Why is the generated static library file size so huge?¶
The static library is simply an archive of a set of object files which are intermediate and contain much extra information, please check whether the final binary file size is as expected.
OpenCL allocator failed with CL_OUT_OF_RESOURCES¶
OpenCL runtime usually requires continuous virtual memory for its image buffer, the error will occur when the OpenCL driver can't find the continuous space due to high memory usage or fragmentation.

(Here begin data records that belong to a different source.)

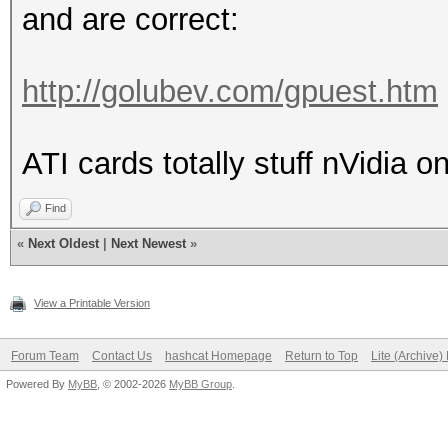
and are correct:
http://golubev.com/gpuest.htm
ATI cards totally stuff nVidia o
Find
«
Next Oldest
|
Next Newest
»
View a Printable Version
Forum Team
Contact Us
hashcat Homepage
Return to Top
Lite (Archive
Powered By
MyBB
, © 2002-2026
MyBB Group
.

Several solutions can be tried:
- Change the model by reducing its memory usage
- Split the Op with the biggest single memory buffer
- Change from armeabi-v7a to arm64-v8a to expand the virtual address space
- Reduce the memory consumption of other modules of the same process
Why is the performance worse than the official result for the same model?¶
The power options may not set properly, see mace/public/mace_runtime.h
for
details.
Why is the UI getting poor responsiveness when running model with GPU runtime?¶
Try to set limit_opencl_kernel_time
to 1
. If still not resolved, try to
modify the source code to use even smaller time intervals or changed to CPU
or DSP runtime.
Why is MACE not working on DSP?¶
Running models on Hexagon DSP need a few prerequisites for DSP developers:
- You need make sure SOCs of your phone is manufactured by Qualcomm and has HVX supported.
- You need a phone that disables secure boot (once enabled, cannot be reversed, so you probably can only get that type phones from manufacturers)
- You need sign your phone by using testsig provided by Qualcomm. (Download Qualcomm Hexagon SDK first, plugin your phone to PC, run scripts/testsig.py)
- You need install Hexagon nnlib backend by following nnlib README (https://github.com/XiaoMi/nnlib).
Then, there you go. You can run Mace on Hexagon DSP.